To fight fires more effectively the Greek inventor Ctesibius, who lived in Alexandria in the 3rd century BC, devised a pump to replace buckets of water, This was bettered four centuries later by the inventor Hero whose hand powered pistons forced water through a pipe and a nozzle. Emperor Augustus created the world's first fire brigade in Rome in AD6, with 7000 vigiles.

Coordinated fire-fighting was rare in Roman and medieval Britain. But from the 13th century some towns required householders to own equipment - after 1574 the inhabitants of Winchester had to bring their buckets of water to quench fires. The Great Fire of London 1666, which left more than 100 000 homeless, showed the need for a more effective system.
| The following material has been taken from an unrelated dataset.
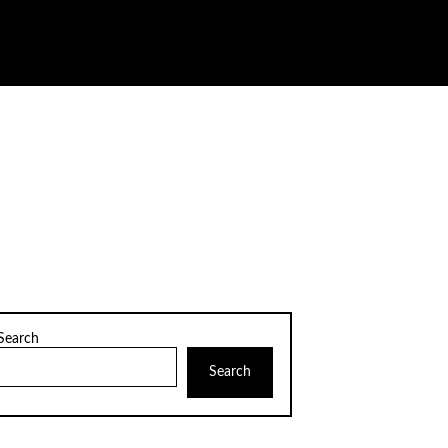
Search
Search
The City of London council made provision for men to patrol the city looking for blazes, but did not see the need to organise fire-fighting. That was left to insurance companies, who established private fire brigades. The first, set up by the Phoenix Fire Office in 1684, was probably staffed by watermen.

A lever-operated pump mounted on a carriage was built in Germany in 1518, and by 1632 there was a fire engine in use in London. In 1712 John Grey and Nicholas Mandell patented a pump fitted with an air vessel, which produced a continuous jet. Long hoses, used from 1672 in Holland, were introduced into England in 1688.

John Braithwaite and John Ericsson increased the force of the jet with their 1829 steam fire engine. It was cumbersome and slow, and manual pumps continued to be used until motorised fire engines were invented in 1910.